Viviani outlines cobbled ambitions after 'quality work' at Algarve

Elia Viviani made his Cofidis debut at the 2020 Schwalbe Classic
Elia Viviani made his Cofidis debut at the 2020 Schwalbe Classic in Australia (Image credit: Bettini Photo)

Despite the Volta ao Algarve passing without Elia Viviani notching up his first victory of the 2020 season, the Italian was still pleased with how his race went, with the five-day sojourn around southern Portugal an ideal outing ahead of his busy spring schedule.

The new Cofidis star switches disciplines to the track this weekend for the World Championships in Berlin before tackling the spring Classics, including a near-full complement of the cobbled races.

Having been forced to rejig his early-season calendar when the Tour of Oman was rescheduled, the move to Algarve was a blessing in disguise, he said at the race's conclusion.

"It was my first time in Algarve, and I think it's one of the best races to approach the upcoming big goals," he explained to Cyclingnews after completing his effort on the final stage 20km time trial in Lagoa.

"The last times I've arrived in Tirreno-Adriatico, it was after doing Australia or Dubai, and it's not really a big week like this. Here, there's a lot of climbing – the sprints are over 2,000 metres every day, and the climbing stages are a proper 3,000 metres.

"It's good quality work, so I think that – at the end of the day – with the Tour of Oman being cancelled, it was good to come here. I discovered another good race for this period of the season."
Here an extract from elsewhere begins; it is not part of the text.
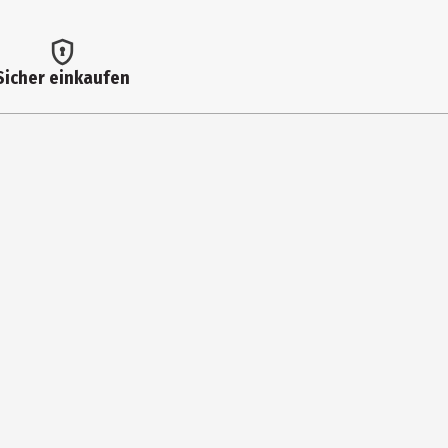
Sicher einkaufen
Viviani will target a medal at the Track Worlds in Berlin, where he'll race the Omnium and Madison alongside trade teammate Simone Consonni. He has plenty of form on the boards, winning Olympic gold in the Omnium at Rio 2016 and at various points holding European titles in both disciplines plus the Points Race and Team Pursuit.

Milan-San Remo, where he took a top ten in 2017, will follow, and then it's off to the cobbled Classics, where Viviani has ambitions to show he's more than a pure sprinter. The 31-year-old has shown his range on various occasions over the past three seasons, taking the European and Italian road race title on tough courses in Alkmaar and Lombardy, also winning the GP Plouay in 2017.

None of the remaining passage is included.